[Interest] Heavily Commented Example: Simple Single Frontend with Two Backends
Till Oliver Knoll
till.oliver.knoll at gmail.com
Tue Oct 23 12:14:37 CEST 2012
2012/10/23 Thomas McGuire <thomas.mcguire at kdab.com>:
> > ...
> If you share data between threads, you need to protected them by a mutex or
> use aquire/release barriers manually. A mutex has implicit aquire/release
THAT'S exactly the point I was missing here! Thanks for the excellent
clarification!

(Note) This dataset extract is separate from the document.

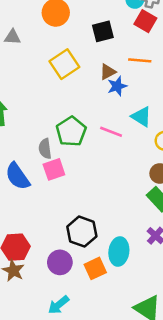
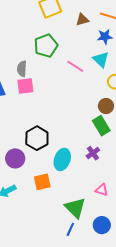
blue star: (117, 86) -> (105, 37), moved
green pentagon: (71, 131) -> (46, 46), moved
orange square: (95, 268) -> (42, 182), moved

I wasn't aware that QMutex would also make sure "under
the hood" that memory / caches were synchronised, too, before granting
access to the Critical Section! :)
And yes, declaring a variable as "volatile" generates code such that
the variable is not placed into a register, but into ordinary RAM
instead (I guess - unfortunately I never took a "compiler class", and
my steps in Assembler were very few back in those days ;)) But off
course the CPU will (might) still cache it into 1st or 2nd level
As Bo pointed out on "ordinary desktops" you are probably lucky, since
the Intel desktop architecture (single CPU, multiple cores) apparently
have "coherent caches".
But I do get the point now that you should
- Use "QAtomicInt" instead of a "volatile bool" (for the simple "Stop
thread" use case) or
- Protect access with QMutex
in order to make sure that memory is synchronised across cache (or
even dedicated RAM) boundaries.
> Using a mutex is the best first choice: It protects your data against
> concurrent access and makes sure the data updates is visible on all CPUs using
> memory barriers.
Yes, that is now understood :) I wasn't aware of the "memory barrier" aspect!